**What you need to do:**
Exact copies of all the entries below are expected in the answer.

▬▬▬

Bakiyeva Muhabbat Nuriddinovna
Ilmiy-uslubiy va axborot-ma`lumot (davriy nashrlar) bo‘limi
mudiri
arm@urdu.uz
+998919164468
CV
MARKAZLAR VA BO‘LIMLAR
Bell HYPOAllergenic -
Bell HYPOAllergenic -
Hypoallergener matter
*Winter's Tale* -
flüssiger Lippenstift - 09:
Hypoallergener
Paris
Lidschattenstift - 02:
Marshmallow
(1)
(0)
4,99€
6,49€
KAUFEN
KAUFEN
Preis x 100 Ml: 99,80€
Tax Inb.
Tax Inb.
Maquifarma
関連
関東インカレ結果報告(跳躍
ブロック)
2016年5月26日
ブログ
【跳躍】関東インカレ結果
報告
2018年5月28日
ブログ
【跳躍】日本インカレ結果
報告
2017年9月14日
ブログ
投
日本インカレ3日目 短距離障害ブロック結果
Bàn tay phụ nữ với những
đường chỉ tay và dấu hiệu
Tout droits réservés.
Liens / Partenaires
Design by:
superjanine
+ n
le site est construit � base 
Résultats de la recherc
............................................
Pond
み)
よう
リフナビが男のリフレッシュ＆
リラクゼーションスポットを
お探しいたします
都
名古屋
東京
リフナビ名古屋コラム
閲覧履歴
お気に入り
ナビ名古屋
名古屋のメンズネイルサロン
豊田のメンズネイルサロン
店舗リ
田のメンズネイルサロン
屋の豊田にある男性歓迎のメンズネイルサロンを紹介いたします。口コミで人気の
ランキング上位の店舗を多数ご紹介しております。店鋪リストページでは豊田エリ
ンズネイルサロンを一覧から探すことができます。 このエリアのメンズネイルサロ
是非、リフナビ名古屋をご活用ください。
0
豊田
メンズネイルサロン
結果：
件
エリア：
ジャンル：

▬▬▬

**Solution to this task:**
Bakiyeva Muhabbat Nuriddinovna
Ilmiy-uslubiy va axborot-ma`lumot (davriy nashrlar) bo‘limi
mudiri
arm@urdu.uz
+998919164468
CV
MARKAZLAR VA BO‘LIMLAR
Bell HYPOAllergenic -
Bell HYPOAllergenic -
Hypoallergener matter
*Winter's Tale* -
flüssiger Lippenstift - 09:
Hypoallergener
Paris
Lidschattenstift - 02:
Marshmallow
(1)
(0)
4,99€
6,49€
KAUFEN
KAUFEN
Preis x 100 Ml: 99,80€
Tax Inb.
Tax Inb.
Maquifarma
関連
関東インカレ結果報告(跳躍
ブロック)
2016年5月26日
ブログ
【跳躍】関東インカレ結果
報告
2018年5月28日
ブログ
【跳躍】日本インカレ結果
報告
2017年9月14日
ブログ
投
日本インカレ3日目 短距離障害ブロック結果
Bàn tay phụ nữ với những
đường chỉ tay và dấu hiệu
Tout droits réservés.
Liens / Partenaires
Design by:
superjanine
+ n
le site est construit � base 
Résultats de la recherc
............................................
Pond
み)
よう
リフナビが男のリフレッシュ＆
リラクゼーションスポットを
お探しいたします
都
名古屋
東京
リフナビ名古屋コラム
閲覧履歴
お気に入り
ナビ名古屋
名古屋のメンズネイルサロン
豊田のメンズネイルサロン
店舗リ
田のメンズネイルサロン
屋の豊田にある男性歓迎のメンズネイルサロンを紹介いたします。口コミで人気の
ランキング上位の店舗を多数ご紹介しております。店鋪リストページでは豊田エリ
ンズネイルサロンを一覧から探すことができます。 このエリアのメンズネイルサロ
是非、リフナビ名古屋をご活用ください。
0
豊田
メンズネイルサロン
結果：
件
エリア：
ジャンル：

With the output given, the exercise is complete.